Él la miró a los ojos, y finalmente, vaciló.

—Lo que tú digas —murmuró, y salió de la estancia.

Maddie lo observó marcharse con el corazón encogido.

—Maldito seas, Bill Townsend —susurró por segunda vez aquella noche.

La vieja casa victoriana estaba en la esquina de la calle Main con Palmetto Lane. Tenía la pintura desconchada, las contraventanas estaban descolgadas y el porche hundido. Nadie había cortado el césped durante años, y la valla estaba rota.

Maddie recordó vagamente aquella casa tal y como era cuando la señora Hartley estaba viva. Las rosas amarillas asomaban por encima de la valla blanca, el porche y la acera estaban impolutos y las contraventanas brillaban, pintadas de un color verde oscuro.

La señora Hartley, que debía de tener ochenta años ya entonces, se sentaba todas las tardes en el porche, con una jarra de té helado, y recibía a todo aquél que quisiera pasar por su casa. Más de una vez, Maddie se había sentado en el columpio del porche a comer galletas mientras su abuela visitaba a la anciana.

La abuela Vreeland y la señora Hartley habían sido testigos de la mayoría de los cambios que había experimentado Serenity a lo largo de los años, y Maddie sabía que ella había asimilado su amor por la pequeña ciudad, con su gente amigable, sus iglesias blancas de madera y el enorme parque con un lago que acogía a una familia de cisnes. Los sábados por la noche, todo el mundo se reunía junto a aquel lago a escuchar los conciertos gratuitos que se celebraban en el quiosco de música.

Pese a los encantos de Serenity, mucha gente de la edad de Maddie estaba deseosa de marcharse y no volver más, pero no Maddie, ni tampoco Bill. Ellos nunca habían querido ir a vivir a otro lugar. Ni tampoco Helen ni Dana Sue. El ritmo tranquilo y la sensación de pertenecer a la comunidad significaban mucho para todos ellos.
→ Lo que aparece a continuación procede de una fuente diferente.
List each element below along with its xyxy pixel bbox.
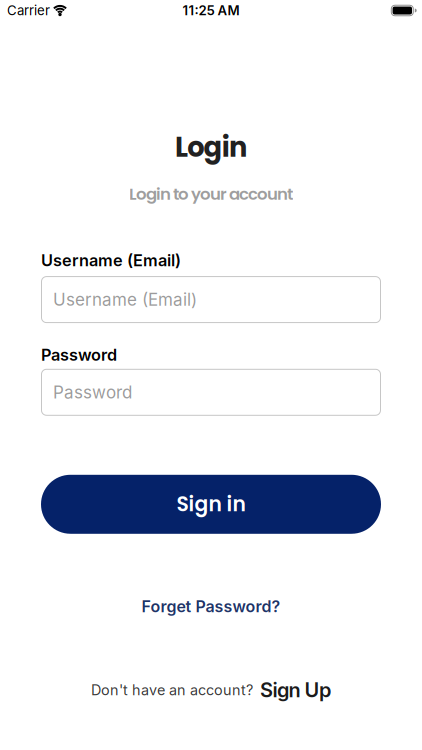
- button[interactable]: Sign in: [41, 475, 381, 534]
- staticText: Username (Email): [53, 289, 197, 310]
- staticText: 11:25 AM: [182, 2, 240, 18]
- staticText: Login to your account: [129, 182, 293, 205]
- staticText: Don't have an account?: [91, 681, 253, 699]
- button[interactable]: Sign Up: [260, 678, 331, 702]
- staticText: Username (Email): [41, 250, 181, 270]
- staticText: Sign in: [176, 490, 246, 518]
- staticText: Login: [175, 128, 247, 166]
- staticText: Password: [53, 382, 132, 403]
- staticText: Password: [41, 345, 117, 365]
- staticText: Sign Up: [260, 678, 331, 702]
- button[interactable]: Forget Password?: [142, 597, 280, 616]
- staticText: Forget Password?: [142, 597, 280, 616]
- staticText: Carrier: [7, 2, 50, 18]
—Vaya, este sitio me trae muchos recuerdos —dijo Maddie por fin—. Es una pena que ninguno de los hijos de la señora Hartley quisiera esta propiedad, ni hiciera ningún esfuerzo por cuidarla.
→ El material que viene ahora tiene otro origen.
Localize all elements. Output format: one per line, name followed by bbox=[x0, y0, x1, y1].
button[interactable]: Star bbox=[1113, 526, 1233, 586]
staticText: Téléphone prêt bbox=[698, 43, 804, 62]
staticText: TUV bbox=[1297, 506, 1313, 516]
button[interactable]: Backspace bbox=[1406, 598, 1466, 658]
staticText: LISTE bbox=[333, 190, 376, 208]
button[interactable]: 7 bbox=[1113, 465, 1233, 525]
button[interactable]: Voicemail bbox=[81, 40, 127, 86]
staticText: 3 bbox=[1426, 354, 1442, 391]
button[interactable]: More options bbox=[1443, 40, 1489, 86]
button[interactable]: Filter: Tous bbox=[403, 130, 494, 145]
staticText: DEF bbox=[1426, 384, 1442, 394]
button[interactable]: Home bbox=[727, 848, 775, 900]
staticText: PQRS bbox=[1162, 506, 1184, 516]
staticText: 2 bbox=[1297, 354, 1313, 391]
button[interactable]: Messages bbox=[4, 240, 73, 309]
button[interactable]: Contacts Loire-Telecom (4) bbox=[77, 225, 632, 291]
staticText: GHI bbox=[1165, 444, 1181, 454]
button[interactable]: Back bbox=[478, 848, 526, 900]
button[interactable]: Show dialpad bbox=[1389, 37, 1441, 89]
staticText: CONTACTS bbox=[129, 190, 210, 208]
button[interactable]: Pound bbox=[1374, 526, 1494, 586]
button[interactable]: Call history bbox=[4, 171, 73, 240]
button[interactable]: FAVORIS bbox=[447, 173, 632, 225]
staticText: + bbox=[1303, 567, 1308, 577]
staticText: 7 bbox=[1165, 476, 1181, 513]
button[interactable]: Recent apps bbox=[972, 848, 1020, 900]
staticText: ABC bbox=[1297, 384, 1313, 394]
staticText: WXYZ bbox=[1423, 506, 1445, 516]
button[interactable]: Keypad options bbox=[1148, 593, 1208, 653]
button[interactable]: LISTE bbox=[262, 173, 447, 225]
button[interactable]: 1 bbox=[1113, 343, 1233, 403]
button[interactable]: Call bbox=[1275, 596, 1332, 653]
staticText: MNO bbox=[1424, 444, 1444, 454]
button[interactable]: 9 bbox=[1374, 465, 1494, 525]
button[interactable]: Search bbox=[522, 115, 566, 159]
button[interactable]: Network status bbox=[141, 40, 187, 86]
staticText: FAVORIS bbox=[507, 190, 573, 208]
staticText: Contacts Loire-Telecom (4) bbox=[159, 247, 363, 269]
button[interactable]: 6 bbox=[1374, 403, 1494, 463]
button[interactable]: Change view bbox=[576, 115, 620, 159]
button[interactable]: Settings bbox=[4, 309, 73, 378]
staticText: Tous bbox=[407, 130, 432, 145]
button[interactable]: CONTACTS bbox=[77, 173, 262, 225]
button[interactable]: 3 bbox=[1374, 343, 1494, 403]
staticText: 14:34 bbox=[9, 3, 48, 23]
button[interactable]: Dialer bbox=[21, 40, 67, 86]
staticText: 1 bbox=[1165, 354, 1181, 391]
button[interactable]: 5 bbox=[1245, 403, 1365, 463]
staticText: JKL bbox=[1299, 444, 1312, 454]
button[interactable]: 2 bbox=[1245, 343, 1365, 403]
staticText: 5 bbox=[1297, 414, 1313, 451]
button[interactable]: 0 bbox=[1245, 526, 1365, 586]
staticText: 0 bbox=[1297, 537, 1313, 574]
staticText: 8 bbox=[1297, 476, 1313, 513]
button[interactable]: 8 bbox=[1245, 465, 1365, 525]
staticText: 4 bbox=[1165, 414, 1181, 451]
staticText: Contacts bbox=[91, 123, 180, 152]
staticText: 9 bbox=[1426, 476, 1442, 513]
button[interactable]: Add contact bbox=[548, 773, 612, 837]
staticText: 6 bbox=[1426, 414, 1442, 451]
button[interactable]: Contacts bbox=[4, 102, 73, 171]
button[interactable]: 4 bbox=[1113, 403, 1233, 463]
—Ellos se lo pierden —dijo Helen—. De ese modo, podemos conseguirlo a un buen precio.

—No me sorprende —respondió Maddie—. Bueno, vamos a entrar.
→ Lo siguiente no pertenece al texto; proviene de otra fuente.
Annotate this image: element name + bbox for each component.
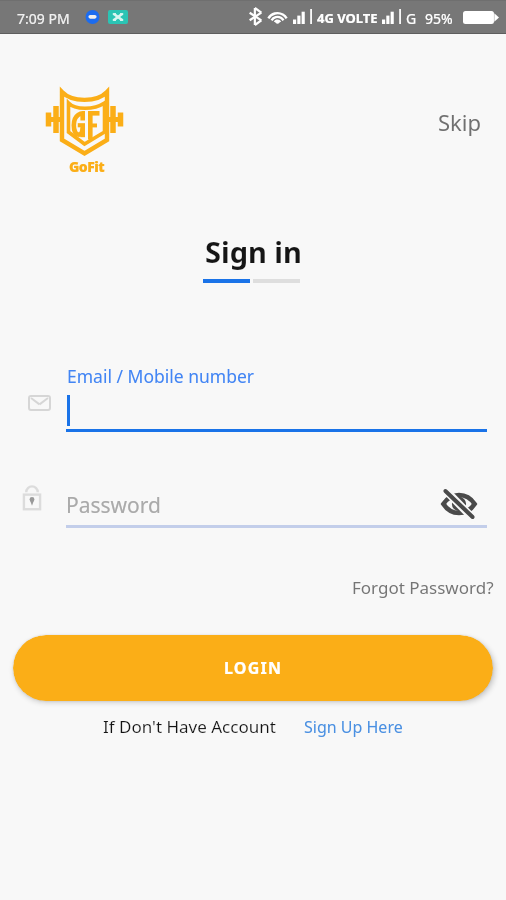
button[interactable]: Sign Up Here: [304, 716, 403, 738]
staticText: Password: [66, 491, 161, 520]
staticText: Forgot Password?: [352, 576, 494, 599]
staticText: 95%: [425, 9, 453, 28]
staticText: Email / Mobile number: [67, 364, 255, 388]
button[interactable]: Password field: [12, 482, 432, 528]
button[interactable]: Show password: [440, 487, 480, 521]
button[interactable]: Forgot Password?: [340, 570, 506, 605]
button[interactable]: Skip: [424, 99, 496, 145]
button[interactable]: LOGIN: [13, 635, 493, 701]
staticText: GoFit: [69, 157, 105, 176]
button[interactable]: Email or mobile number field: [12, 358, 494, 434]
staticText: Skip: [438, 107, 482, 137]
staticText: Sign in: [205, 232, 302, 271]
staticText: If Don't Have Account: [103, 715, 276, 738]
staticText: 7:09 PM: [17, 9, 70, 28]
staticText: G: [406, 9, 417, 28]
staticText: 4G VOLTE: [317, 9, 378, 27]
staticText: LOGIN: [224, 657, 283, 679]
Unos segundos después, cuando hubo traspasado el umbral y vio que el sol iluminaba los suelos de roble, se le aceleró el pulso. Las habitaciones del piso inferior eran enormes. Las ventanas estaban muy sucias, pero de todos modos, dejaban entrar la luz del día. Las paredes eran de color amarillo pálido y había molduras blancas. Todo aquello convertiría el gimnasio en un lugar alegre y acogedor.

Cuando entró en el salón, que estaba orientado hacia la parte trasera de la parcela, Maddie se dio cuenta de que la puerta doble y las altas ventanas daban a un jardín por el que discurría un pequeño riachuelo. Si se disponían las cintas de correr y las máquinas en aquella estancia, parecería que se corría hacia aquel jardín, y aquello podría proporcionar a las mujeres una sensación de serenidad mientras corrían.

Dana Sue la tomó de la mano y la guió hacia la cocina.

—¿Te lo puedes creer? —le preguntó—. Los electrodomésticos son viejos y los armarios están hechos un desastre, pero la habitación es muy grande. Imagina lo que podríamos hacer aquí.

—Pensaba que la idea de este lugar es que la gente se olvide de la comida, no que venga a comer —dijo Maddie.

—No, no —respondió Dana Sue—. Se supone que es un lugar donde pueden tomar comida sana. Podríamos poner un mostrador aquí, y junto a la puerta unas cuantas mesas pequeñas. Incluso podríamos abrirlo al jardín y poner más mesas allí.

—¿Puedes cocinar y servir en el mismo espacio? —le preguntó Maddie.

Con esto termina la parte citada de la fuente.